La
riflessione del post precedente (Religiosità popolare a Venosa e in Basilicata) ci ha introdotto al tema della religiosità
popolare, un tema comune nella letteratura teologica e sociologica
dei nostri giorni.
Ma
che significato assume l'espressione "religiosità popolare"?
Non
è facile trovare tra i testi che si interessano a questo argomento
un'accezione comune su "religiosità popolare", sia perché
questo come tema specifico è d'interesse piuttosto recente nella
trattazione degli studiosi, sia perché, comprendendo la religiosità
popolare, una realtà alquanto complessa, sfugge ad una definizione
comune.
Non
pochi per una definizione di tale religiosità partono dall'analisi
dell'aggettivo popolare.
Molti
studiosi distinguono tre possibili significati dell'aggettivo
"popolare" applicato alla religione.
A
causa di una certa ambiguità assunta sulla stampa dal termine
popolare in questo significato, difficilmente si parla di religiosità
popolare con detta connotazione.
2
- Per il secondo, "popolare" è sinonimo di tradizionale o
di folcloristico.
3
- Per il terzo, il termine può indicare la caratteristica dell'uomo
medio, dell'uomo comune, di chi non ha ricevuto una formazione
speciale né esercitata responsabilità particolari.
Per
altri studiosi ancora "popolo" o "popolare"
distinguono quanto non è ufficiale o istituzionale.
L'aggettivo
"comune" indica aspetti e caratteristiche e comportamenti
comuni a tutti; ad esempio, una usanza comune a tutti, come quella di
battezzare i neonati, è "popolare", è di tutti o "dei
più" e non solamente di pochi.
Altre
volte l'espressione può presentare una diversa accentuazione.

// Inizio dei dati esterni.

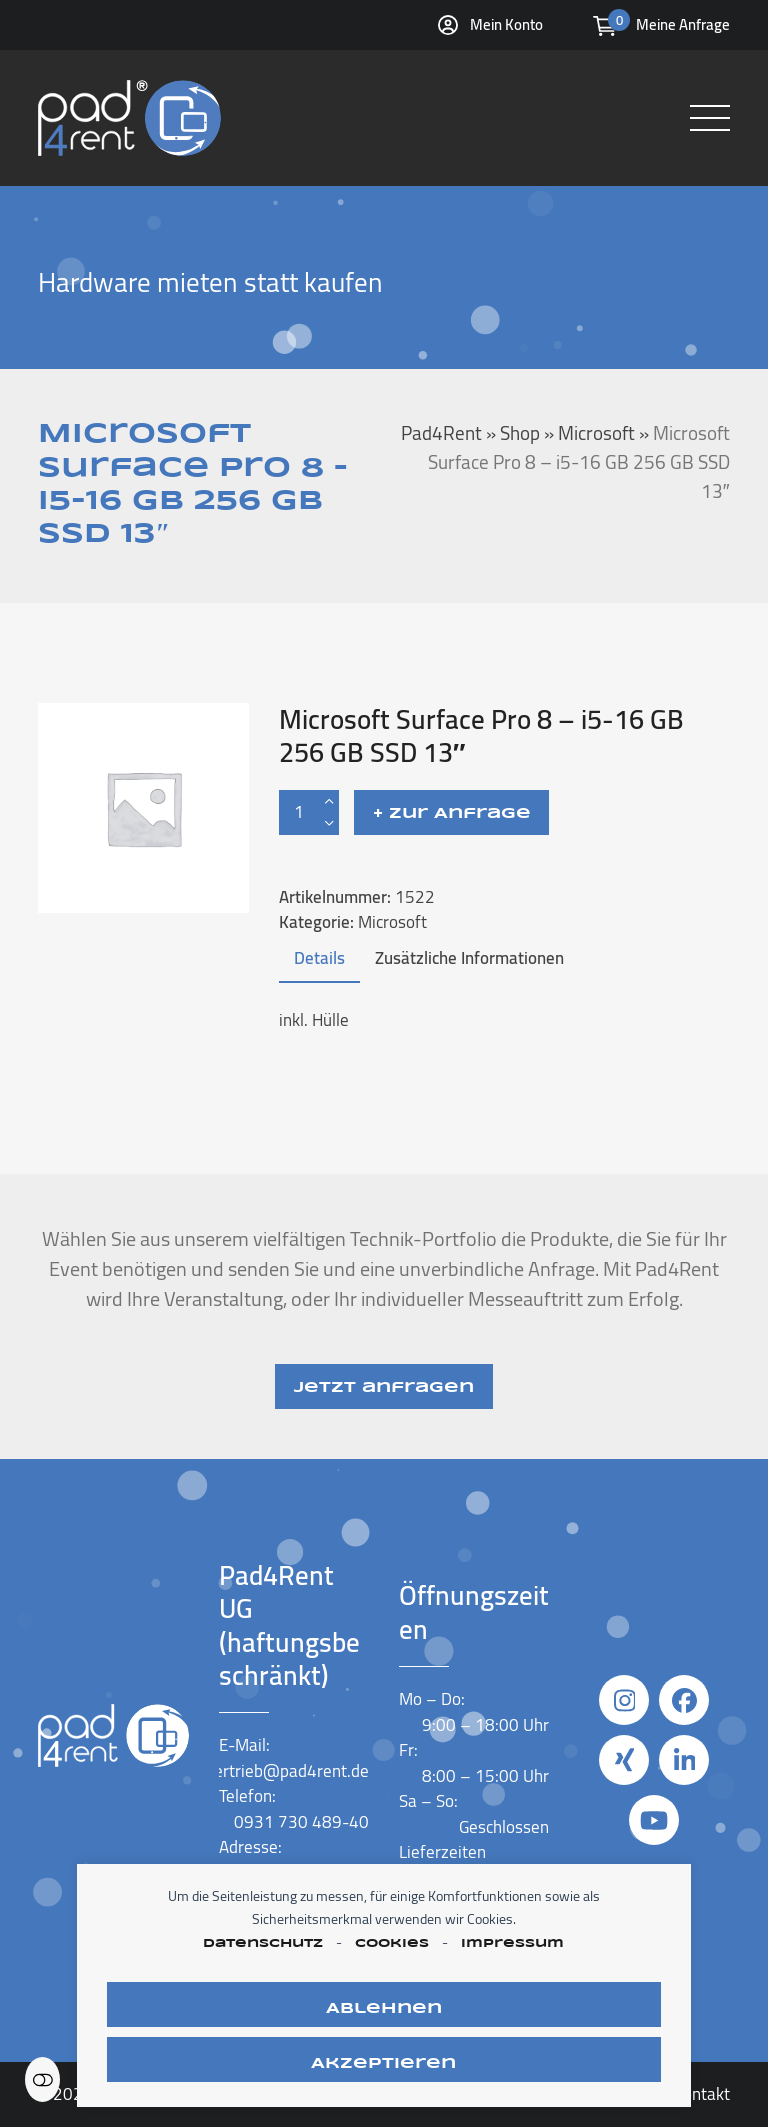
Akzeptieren (383, 2064)
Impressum (512, 1943)
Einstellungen (42, 2079)
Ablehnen (384, 2009)
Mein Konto (506, 24)
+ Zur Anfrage (452, 814)
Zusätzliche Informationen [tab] (469, 958)
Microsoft (392, 922)
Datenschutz (263, 1943)
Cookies (392, 1943)
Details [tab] (319, 958)
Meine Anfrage (683, 24)
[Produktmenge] (299, 812)
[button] (710, 118)
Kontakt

"Popolo" e "popolare" caratterizzano alcuni
settori, quelli "popolari" come se si volesse dichiarare
che questa realtà "popolo" si concretizza, se non
esclusivamente almeno preferenzialmente, in tali settori.
L'interesse
antropologico vede nel "popolare" ciò che ha radici
profonde negli usi e costumi di una comunità, ciò che è nato e si
conserva proprio perché aderente a fattori genuinamente umani legati
a precisi fattori ambientali.
Il
"popolare" fa riferimento a tradizioni consolidate di tutta
una storia passata, la quale viene ripresa nel presente in sintonia
con l'anima, con i modi di sentire di un gruppo solidale di persone.
In
tale senso la religiosità popolare verrebbe a riconnettersi con
un'origine propria che è precedente appunto a tutte le religioni
storiche istituzionalizzate, verrebbe a mettersi in rapporto con un
“primum” religioso immemorabile e antipredicativo.
La
religiosità popolare, riferendosi ad una realtà alquanto complessa,
sfugge ad una caratterizzazione di tipo generico, però presenta
qualche linea generale, che è possibile scorgere nella diversità
delle sue componenti.
Prevale
in essa un aspetto devozionale, rispondente propriamente ai bisogni
psicologici sociali e culturali di ogni religione.
Difatti
ogni religione mette l'accento su quanto si riceve da Dio che
risponde ai bisogni della contingenza umana: bisogno di protezione,
di favori e di grazie, bisogno di sperimentare la prossimità di
questa protezione in riti, simboli, devozioni particolari.
Di
qui la sua complessità, i suoi paradossi, la sua tendenza a
sopravvalutare le “credenze religiose", la sua resistenza al
cambiamento.
Contiene
un profondo senso di Dio e della sua provvidenza, fino a giungere ad
un certo fatalismo.
Dio
viene incontrato soprattutto nel culto, nei riti e nelle cose sacre,
di qui la considerazione che si dà delle benedizioni, delle
immagini, dei luoghi, delle candele, dell'acqua benedetta e di altri
simboli.
La
morte conserva un profondo significato religioso; esiste un vero e
serio culto dei morti, unito alla certezza dell'aldilà.
Cristo,
Maria e i santi sono visti più come potere che come imitazione.
Gesù
stesso, agli effetti 'di questo potere, molte volte, è un santo fra
gli altri.
In
essi si cercano lo straordinario e la risposta ai propri bisogni.